Requirement: Once the pictures have been set aside, copy every remaining entry exactly.

Data under study:
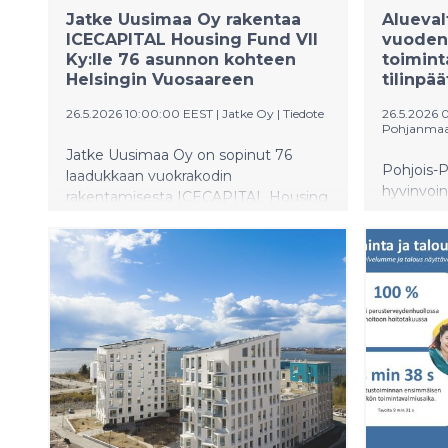
Jatke Uusimaa Oy rakentaa
Alueval
ICECAPITAL Housing Fund VII
vuoden
Ky:lle 76 asunnon kohteen
toimin
Helsingin Vuosaareen
tilinpä
26.5.2026 10:00:00 EEST
|
Jatke Oy
|
Tiedote
26.5.2026 
Pohjanmaan
Jatke Uusimaa Oy on sopinut 76
Pohjois-
laadukkaan vuokrakodin
hyvinvoi
rakentamisesta ICECAPITAL Housing
aluevaltu
Fund VII Ky:n kanssa. Helsingin
puheenjoh
Vuosaareen valmistuvan
Aluevaltu
asuntokohteen, Asunto Oy Helsingin
hyvinvoin
Evian, rakennustyöt alkavat heti.
toiminta
Kohde valmistuu vuoden 2027
tilinpäät
lopulla.
Talouden 
myös kulu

Task solution:
Jatke Uusimaa Oy rakentaa
Alueval
ICECAPITAL Housing Fund VII
vuoden
Ky:lle 76 asunnon kohteen
toimin
Helsingin Vuosaareen
tilinpä
26.5.2026 10:00:00 EEST
|
Jatke Oy
|
Tiedote
26.5.2026 
Pohjanmaan
Jatke Uusimaa Oy on sopinut 76
Pohjois-
laadukkaan vuokrakodin
hyvinvoi
rakentamisesta ICECAPITAL Housing
aluevaltu
Fund VII Ky:n kanssa. Helsingin
puheenjoh
Vuosaareen valmistuvan
Aluevaltu
asuntokohteen, Asunto Oy Helsingin
hyvinvoin
Evian, rakennustyöt alkavat heti.
toiminta
Kohde valmistuu vuoden 2027
tilinpäät
lopulla.
Talouden 
myös kulu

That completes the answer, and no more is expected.